How does Gen Z feel about the future of tech? 

It’s honestly hard to get a grasp on how Gen Zs are feeling about the future of technology. I would like to say that people are terrified, totally against it, and are running for cover from the tendrils of big tech. But, I don’t think that’s globally the case. According to various reports, Gen Z already has one foot in the “meta-door”. One source says that about 60% of the metaverse’s user-base are Gen Zs. Another report says 52% of Gen Z gamers feel more like themselves in the metaverse. On the contrary, a survey conducted by Piper Sandler derived that more than half of survey respondents said they “were unsure or had zero intention” of actually buying a headset that would grant them access to the metaverse. Overall, it’s safe to say that the Gen Zs who are truly engaged and vouching for the future of tech are mostly gamers. About 57% (GWI) of Gen Zs report gaming at least monthly. This means that percentage-wise, about half of us are all for the future of tech and the other half doesn’t care or is hesitant towards it. 

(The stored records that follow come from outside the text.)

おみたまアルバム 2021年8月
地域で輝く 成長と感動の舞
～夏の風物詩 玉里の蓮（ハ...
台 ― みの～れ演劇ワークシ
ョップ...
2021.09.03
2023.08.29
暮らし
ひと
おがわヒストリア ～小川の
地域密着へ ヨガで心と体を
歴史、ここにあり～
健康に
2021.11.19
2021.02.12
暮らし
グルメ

These insights were reflected by our interviewees on an almost perfect scale. On one side, Mira reported that she will do everything in her power to resist the future of tech and getting on the metaverse. For her, it would take her favorite forms of entertainment (concerts & movies) only being available on the metaverse for her to cave. Sarah, a self-identified gamer, reported that she’s terrified of the future of tech in general, but honestly would love to see how some of her favorite video games would play out in VR. On the other end of the spectrum, Dawson reported that he doesn’t feel hesitation towards the future of tech and actively engages in it now, as he is an active member of the blockchain AND gamer community. It’s important to note that none of our interviewees are actually active on the metaverse right now, bringing to light that even some gamers haven’t made the jump yet.

(Image: Creative Black Book: Photography, 1985)

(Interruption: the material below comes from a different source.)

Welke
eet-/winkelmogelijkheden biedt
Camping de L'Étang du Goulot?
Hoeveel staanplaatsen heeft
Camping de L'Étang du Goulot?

What does this mean for the future of tech & Gen Z?

No matter how we feel about it, future tech is coming. In fact, most of it is already here. A year ago, we couldn’t imagine a VR headset that could track our eyeballs and allow us to run through menus with just the direction of our eyes. But, that’s here. At the end of the day, the next generation of technology is probably going to operate like a new iPhone drop. You have those of us who swear by our iPhone 8 or 9s and those of us who are lining up outside the Apple store days in advance to get the iPhone 207X Max Pro or whatever number they’re on now. Some of us (probably those with a stake in blockchain, a degree in computer science, or machine learning enthusiasts) are going to be lining up right outside the pearly gates of the metaverse. 

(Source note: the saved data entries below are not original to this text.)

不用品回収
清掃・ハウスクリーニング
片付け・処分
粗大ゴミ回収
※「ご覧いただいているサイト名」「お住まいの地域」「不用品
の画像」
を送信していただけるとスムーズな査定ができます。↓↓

The future of tech is coming, but how much it’s going to change the current landscape of our lives is going to be up to Gen Z. We are the ones who are going to have the final say in whether or not the metaverse, cryptocurrency, and AI is going to reach beyond gamers and cryptonerds. New tech can be implemented all it wants, but if there isn’t enough demand for it, it will never be realized to the full extent it was intended to be. If Gen Z doesn’t accept what is coming from tech companies in the coming years, then it might just be more hype than it was worth. So, what do you think? Will you go kicking and screaming into the future? Or will you wear your headset in peace?